Für Akteure, Organisationen und Systeme geht der Trend zur äußeren Vernetzung und zu mehr oder minder gehaltvollen, gewollten und verbindlichen Formen der fachlichen, gleichwohl sozialkommunikativ geprägten Zusammenarbeit. Am Beispiel der Schule kann gezeigt werden, dass die Herausforderung der Heterogenität als strukturelles und pädagogisches Gestaltungsthema nicht erst auf der Tagesordnung steht, seitdem Inklusion ein Mastersujet ist und Flüchtlinge in Kindertagesstätten oder Schulen ankommen. In deutschen Metropolen ist die multiprofessionelle Schule Alltag. Es dürfte hier kaum einen Tag geben, an dem eine Lehrkraft in ihrer ganzen Klasse alleine Lehr-Lern-Prozesse arrangiert. Erzieherinnen und Erzieher, Sonderpädagoginnen und -pädagogen, Schulsozialarbeit, ambulante Erziehungshilfen, Schulhelferinnen und -helfer, außerschulische Partner, ehrenamtlich Tätige verschiedenster Couleur sind vielfältig daran beteiligt, am Bildungsort und im sozialen Raum Schule die Vermittlung von Weltwissen, mehrdimensionale Kompetenzentwicklung, aber auch mit dem Jugendamt und freien Jugendhilfeträgern die Bearbeitung von Entwicklungsproblemen und die Verbesserung von Sozialisationsbedingungen von Kindern und Jugendlichen zu betreiben.

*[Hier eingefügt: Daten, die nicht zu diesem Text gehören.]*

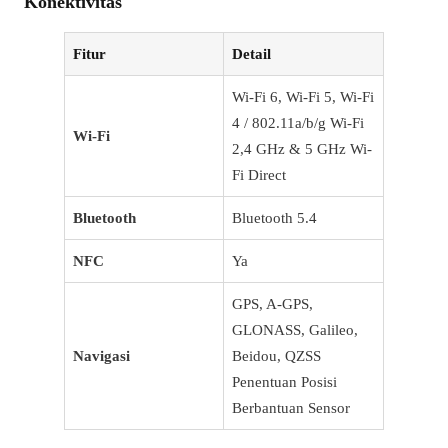
Konektivitas
Fitur
Detail
Wi-Fi 6, Wi-Fi 5, Wi-Fi
4 / 802.11a/b/g Wi-Fi
Wi-Fi
2,4 GHz & 5 GHz Wi-
Fi Direct
Bluetooth
Bluetooth 5.4
NFC
Ya
GPS, A-GPS,
GLONASS, Galileo,
Navigasi
Beidou, QZSS
Penentuan Posisi
Berbantuan Sensor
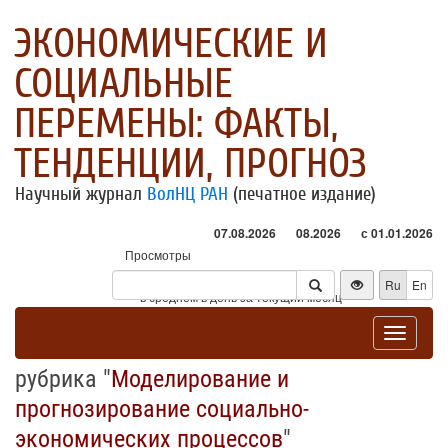
ЭКОНОМИЧЕСКИЕ И
СОЦИАЛЬНЫЕ
ПЕРЕМЕНЫ: ФАКТЫ,
ТЕНДЕНЦИИ, ПРОГНОЗ
Научный журнал
ВолНЦ РАН
(печатное издание)
07.08.2026
08.2026
с 01.01.2026
Просмотры
Посетители
Ru
En
* - в среднем в день за текущий месяц
Toggle
navigat
рубрика "
Моделирование и
прогнозирование социально-
экономических процессов
"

In der Schule werden individuelle Förderung und Schuldistanz, erweitertes Bildungsverständnis und Übergänge, Gewaltprävention und Berufsorientierung, Elternaktivierung und Sozialraumentwicklung als strukturelle Verknüpfung, als abgestimmte Einzelhilfen und in Form interprofessioneller Projekte thematisiert. Hierbei ist die Kooperation mit Menschen, die keine Lehrkräfte sind, kein Stigma, sondern selbstverständlich. Galt bis vor wenigen Jahren etwa Schulsozialarbeit tendenziell als Makel, so ist es heute ein Gütemerkmal, die soziale Seite von Schule mit eigener professionsspezifischer Zuständigkeit zu versehen. Auch die Tandemarbeit von Erzieherinnen und Erziehern sowie Lehrerinnen und Lehrern im gebundenen Ganztag kann eine unverzichtbare Bereicherung sein und steht für eine neue systematische Vernetzung. Allerdings gibt es gerade in kleinstädtischen und ländlichen Regionen auch Schulen, an denen Erweiterungskonzepte und professionelle Ergänzungen zur Schulpädagogik bisher vorübergegangen sind – auch, weil die alte Unterrichtsschule noch nicht von fordernden Lebenslagen der Schülerinnen und Schüler sowie deren Eltern überrollt wird. (Thimm 2015)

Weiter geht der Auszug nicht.